Domenica 14 settembre sarà la volta di Urla mute, film ideato scritto e messo in scena dalla stessa Alessandra Vanzi, con riprese e montaggio di Grifi, ben noto per la sua ampia opera di sperimentazione filmica e tecnica. Urla mute era nato nel 2002 in occasione della prima edizione di Le opere e i giorni, a cura di Achille Bonito Oliva, un festival sopravvissuto per quattro anni, con sede nella Certosa di San Lorenzo di Padula, straordinario convento per monaci di clausura con spazi di gran lusso e grande cura. “Era la dimora per i figli cadetti di famiglie nobili che non avevano né ereditato il titolo né le carte per altre carriere, per cui fu usanza mandarli in quel convento le cui celle erano veri e propri appartamenti, con più camere disposte su due piani e un giardino privato. A noi artisti ne avevano messi a disposizione undici su diciotto in totale, per un mese, periodo in cui si doveva pensare e realizzare un’opera che sarebbe rimasta al convento per un anno”.

Dopo un primo tempo di ambientazione erano nati quattro personaggi femminili, ognuno abitava uno spazio dell’appartamento, e le urla mute del titolo si rifanno all’aver voluto dar voce a chi non ce l’aveva.

Il film era nato dalla collaborazione, Vanzi aveva curato testi, messinscena e performance, Grifi si era improvvisato scenografo, e ha realizzato le riprese “da disporre non solo nell’usuale scorrere del tempo di montaggio, ma piuttosto per scavare nella profondità di ogni inquadratura e rendere visibile l’affollarsi e il coesistere contraddittorio dei differenti sensi di narrazione”, come lui stesso aveva scritto sul catalogo del festival. Per un linguaggio tipicamente grifiano che smonta ogni identificazione o dominante di senso a favore del plurisemico, nelle e tra le immagini, che si vedranno a Trieste per la seconda volta su grande schermo, come un flusso di pensiero accompagnato da interventi sonori dal vivo, improvvisati da Alessandra Vanzi proprio come fu fatto la prima volta, quando fu visto per intero al Teatro Furio Camillo di Roma, nel 2003. Gli ottanta minuti sono composti da quattro episodi: il primo narra di una prostituta africana, con testi di Antonio Moresco che affrontano tutti gli aspetti della cosiddetta “tratta”, lette in campo mentre lei, o meglio Vanzi, si prepara per recarsi sul marciapiede, osservata dallo spioncino, per fare del pubblico l’occhio voyeur.

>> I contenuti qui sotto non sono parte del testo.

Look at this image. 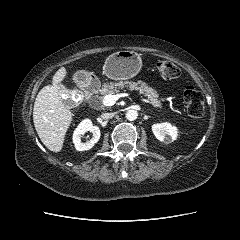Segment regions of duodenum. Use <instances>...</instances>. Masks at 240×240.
I'll return each instance as SVG.
<instances>
[{
    "label": "duodenum",
    "mask_w": 240,
    "mask_h": 240,
    "mask_svg": "<svg viewBox=\"0 0 240 240\" xmlns=\"http://www.w3.org/2000/svg\"><path fill=\"white\" fill-rule=\"evenodd\" d=\"M83 88L85 89V93L87 96H91L97 92L99 84L93 78H88L83 82Z\"/></svg>",
    "instance_id": "obj_1"
}]
</instances>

Il secondo riguarda l’ultima giornata della prima donna palestinese che si era fatta saltare in aria. “Era infermiera e non ce la faceva più a raccogliere i brandelli dei corpi di bimbi lacerati dagli attacchi continui dell’esercito israeliano”, dice ancora Alessandra, mentre il terzo parla di donne afghane, dove lei ne interpreta una, giunta in Italia, mentre altre narrano esperienze di vita in brani di documentari raccolti da Grifi e inseriti nel montaggio. La quarta e ultima parte fu girata a Roma, a casa sua, perché nei venti giorni passati a Padula non erano riusciti a finire il progetto visuale, benché fosse stato costruito per intero teatralmente. Qui Alessandra veste i panni di una donna borghese, bulimica, che mangia forsennatamente davanti al televisore mentre guarda programmi su diete dimagranti. Tutto d’un quel flusso visivo si interrompe, appare il busto di George Bush, padre, per annunciare la prima guerra del golfo con un discorso patriottico e autoritario. “L’idea di usare quello spezzone fu di Alberto”, precisa Vanzi e lascia in sospeso il finale. Di sicuro l’impatto sarà forte, anche dodici anni dopo.